Padilla quiere presentar más legislación, pero también pretende plantear la cuestión al pueblo colombiano. “Estamos avanzando en el referéndum, donde los ciudadanos podrán decidir si estos crueles espectáculos pueden seguir existiendo en Colombia”, explica Padilla. Más pronto que tarde, las corralejas serán prohibidas, añade.

La opinión entre muchos de los habitantes que disfrutan de las corralejas es que no es para todo el mundo, pero es importante para ellos. “Yo nací en esto. Es lo nuestro. Si le preguntas a alguien del resto del país, como Bogotá o Medellín, puede que no le guste. Pero esto es lo nuestro, es innato en nosotros”, dice Samuel Negrete, un médico que durante años ha atendido a los borrachos y heridos de las corralejas.


“Somos gladiadores”, dice un torero. “Esto es tradición; el ser humano contra la bestia”.


En la pequeña localidad de Cotorra se celebra la “madre de las corralejas”, una de las más grandes y longevas. De repente, un hombre entra en el ring, alto y delgado, se arrodilla rápidamente, toca el suelo y se persigna. Es una leyenda de este deporte y los aficionados le saludan. Fuera del ruedo, es Sinibaldo España Saltarín. Mientras espera al toro, es Saltarín, el torero.

“Cuando estoy en el ruedo, soy otra persona. El mundo cambia, todo es diferente. No sé cómo explicarlo. Y cuando salgo del ruedo, todo vuelve a cambiar”, dice. Otros toreros dicen lo mismo: que el ruedo es otro plano de la existencia, que la vida se acelera, se concentra, se borran todas las partes aburridas.
Hoy, Saltarín viste una camiseta negra, jeans y sus característicos lentes de sol. Es tranquilo y risueño. Lleva una gran capa, naranja de un lado y morada del otro, y tiene una larga cicatriz en el cuello, recuerdo de cuando un toro fue más rápido que él. Cuando le pregunto qué pasó, me dice: “No mucho, solo que el toro casi me arranca las venas”, dice encogiéndose de hombros entre risas.
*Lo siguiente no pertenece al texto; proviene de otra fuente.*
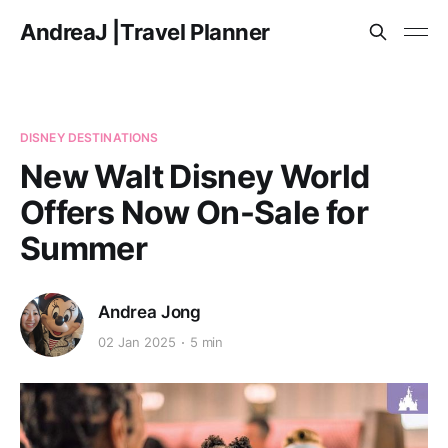
AndreaJ |Travel Planner
DISNEY DESTINATIONS
New Walt Disney World
Offers Now On-Sale for
Summer
Andrea Jong
02 Jan 2025
5 min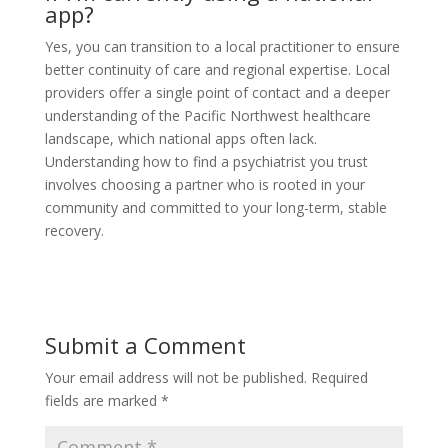
app?
Yes, you can transition to a local practitioner to ensure
better continuity of care and regional expertise. Local
providers offer a single point of contact and a deeper
understanding of the Pacific Northwest healthcare
landscape, which national apps often lack.
Understanding how to find a psychiatrist you trust
involves choosing a partner who is rooted in your
community and committed to your long-term, stable
recovery.
Submit a Comment
Your email address will not be published.
Required
fields are marked
*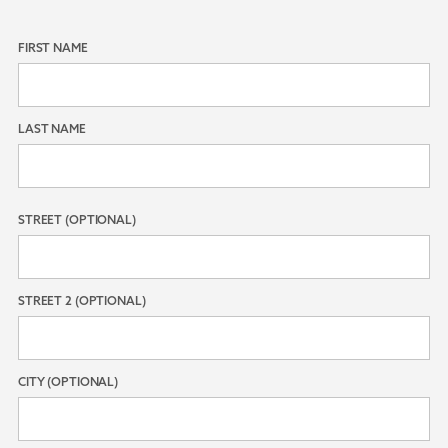
FIRST NAME
LAST NAME
STREET (OPTIONAL)
STREET 2 (OPTIONAL)
CITY (OPTIONAL)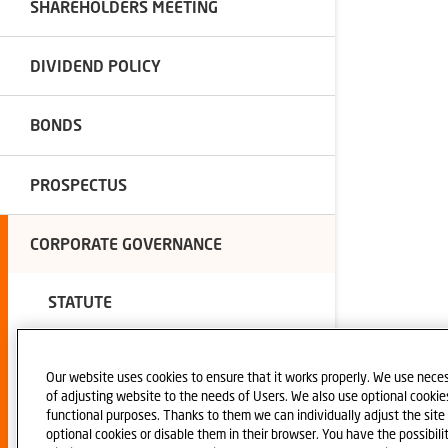
SHAREHOLDERS MEETING
DIVIDEND POLICY
BONDS
PROSPECTUS
CORPORATE GOVERNANCE
STATUTE
CORPORATE DOCUMENTS
Our website uses cookies to ensure that it works properly. We use neces
of adjusting website to the needs of Users. We also use optional cookies 
functional purposes. Thanks to them we can individually adjust the sit
AUDITOR
optional cookies or disable them in their browser. You have the possibili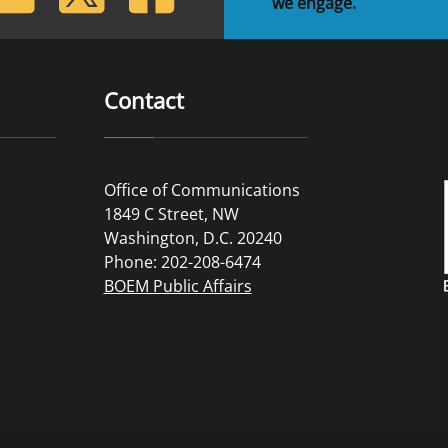
we engage.
Contact
Office of Communications
1849 C Street, NW
Washington, D.C. 20240
Phone: 202-208-6474
BOEM Public Affairs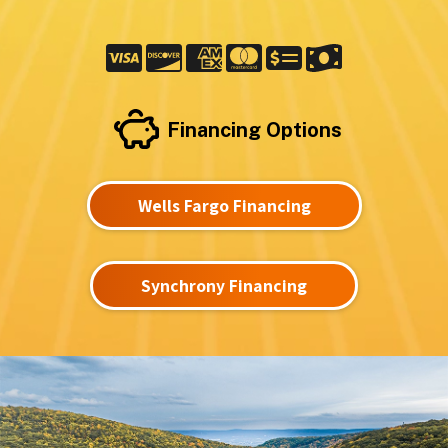
Financing Options
Wells Fargo Financing
Synchrony Financing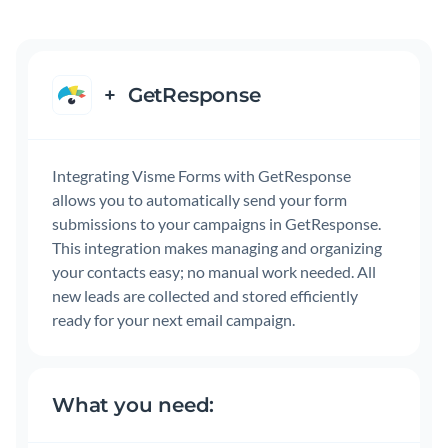
+
GetResponse
Integrating Visme Forms with GetResponse
allows you to automatically send your form
submissions to your campaigns in GetResponse.
This integration makes managing and organizing
your contacts easy; no manual work needed. All
new leads are collected and stored efficiently
ready for your next email campaign.
What you need: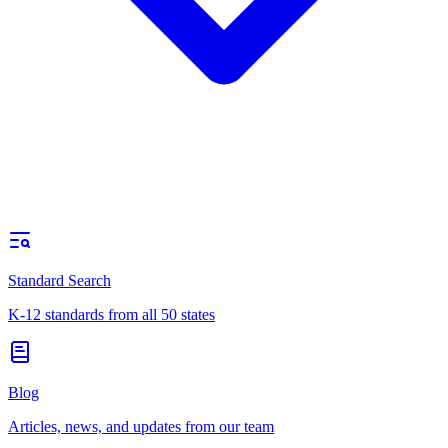
Standard Search
K-12 standards from all 50 states
Blog
Articles, news, and updates from our team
Ahora, se reúne con otros diez toreros frente a la gran puerta metálica para esperar a los toros frente a la atenta mirada de miles de personas. Para ponerse delante del animal, estos hombres deben superar instintos de supervivencia grabados en nuestro cerebro. “No puedes tener miedo, porque entonces perderás”, afirma Saltarín. “El miedo te hace dudar, te impide actuar con decisión. Si no vas a actuar con decisión, no lo hagas”.

Saltarín es un capotero, un hombre que utiliza la capa y la teatralidad para emocionar al público. La puerta metálica se abre con un estrépito y el toro embiste. El hombre atrae al toro, agitando el capote con firmeza, gracia y rapidez. El toro corre hacia delante, y en el último momento, se hace a un lado y el toro atraviesa el capote, con los cuernos pasando a centímetros del pecho de Saltarín. El público se vuelve loco mientras él trabaja con el toro en una ráfaga de giros y vueltas, haciendo que el toro entre una, dos, tres veces.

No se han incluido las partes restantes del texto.